Illusions as such are however destined to vanish once the effect has worn off. And that is what will happen more or less at the halfway point of the timeline of a film that in terms of originality will end up, like all similar operations, following paths already widely traveled.
a crazy mayonnaise that mixes action, splatter and over-the-top, foul-mouthed comedy with frankly embarrassing gags
And to think that behind it all there is even a literary work, namely the 1997 novel of the same name by Jay Bonansinga, adapted roughly by Rand Ravich and James Coyne for a transposition to forget. The screenwriting duo is in our opinion the architect of a rewriting process worthy of a court summons, with those few traces of plot on which it was possible to work to give a minimum of depth to the story and the characters that are missing.
In the name of the lowest entertainment, they opt instead, with the consent of director J.J. Perry (debuting after a career as a stunt coordinator, stuntman and a myriad of small roles in films and series), for an all-in on a type of hyper-kinetic action that would like to unsuccessfully replicate the martial and ballistic evolutions of John Wick, adding to these a generous dose of pulp and splatter as in The Brothers Sun and Obliterated. And in the same way, to create a deliberately crazy mayonnaise, they mix it with a comedy that is also over the top, foul-mouthed and with frankly embarrassing gags.

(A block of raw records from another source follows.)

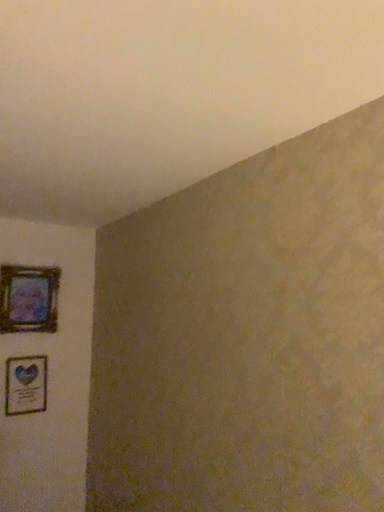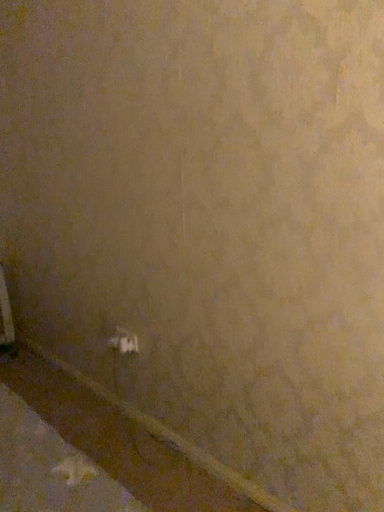 Question: How did the camera likely rotate when shooting the video?

Choices:
 (A) rotated right
 (B) rotated left

Answer: (A) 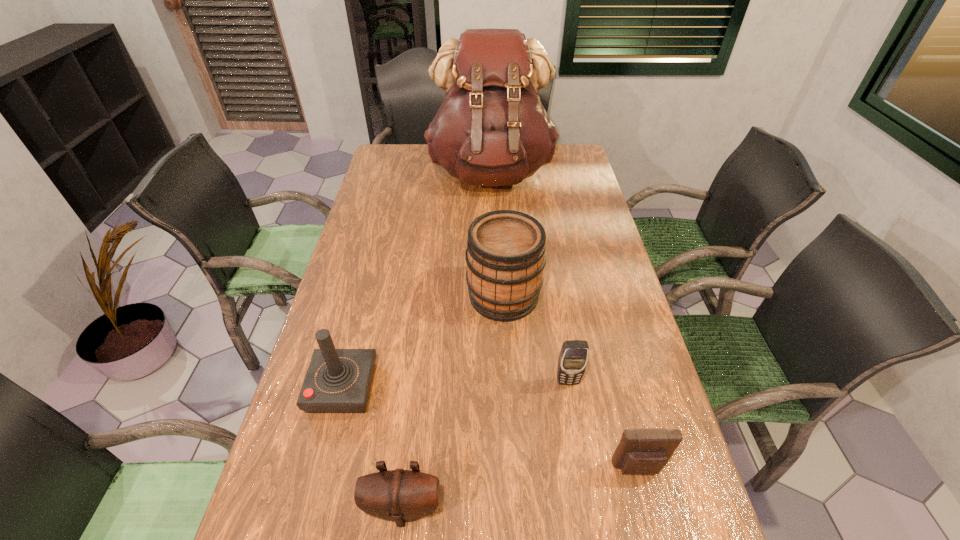 This screenshot has height=540, width=960. What are the coordinates of `satchel` in the screenshot? It's located at (491, 129).

Find the location of a particular element. the tallest object is located at coordinates (491, 129).

Locate an element on the screen. This screenshot has width=960, height=540. the second farthest object is located at coordinates (505, 256).

Locate an element on the screen. The width and height of the screenshot is (960, 540). the leftmost object is located at coordinates (338, 380).

Find the location of a particular element. the third tallest object is located at coordinates (338, 380).

The height and width of the screenshot is (540, 960). I want to click on cellular telephone, so click(x=573, y=357).

You are a GUI agent. You are given a task and a screenshot of the screen. Output one action in this format:
    pyautogui.click(x=<x>, y=<y>)
    Task: Click on the left pouch
    This screenshot has height=540, width=960.
    Given the screenshot: What is the action you would take?
    pyautogui.click(x=399, y=495)

This screenshot has width=960, height=540. I want to click on the nearer pouch, so click(x=399, y=495).

Identify the location of the farther pouch. This screenshot has height=540, width=960. (642, 451).

At what (x,y) coordinates should I click in order to perform the action: click on the right pouch. Please return your answer as a coordinate pair (x, y). This screenshot has height=540, width=960. Looking at the image, I should click on (642, 451).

The Killer’s Game: evaluation and conclusion
Jumping to the top of Prime Video’s top ten a few hours after its release, The Killer’s Game was certainly one of the most anticipated titles among the platform’s subscribers. They responded enthusiastically to the film adaptation that debutant J.J. Perry made of Jay Bonansinga’s 1997 novel of the same name, adapted, however, in a rough way by Rand Ravich and James Coyne.
In fact, the screenplay does not exploit the interesting narrative and dramatic ideas provided by the literary work to diversify from the many similar plots in circulation, preferring to follow the appropriate paths of the action-comedy genre based on shootings, chases, hyper-kinetic fights and splatter, seasoned with foul-mouthed humor that can only make you laugh with great effort.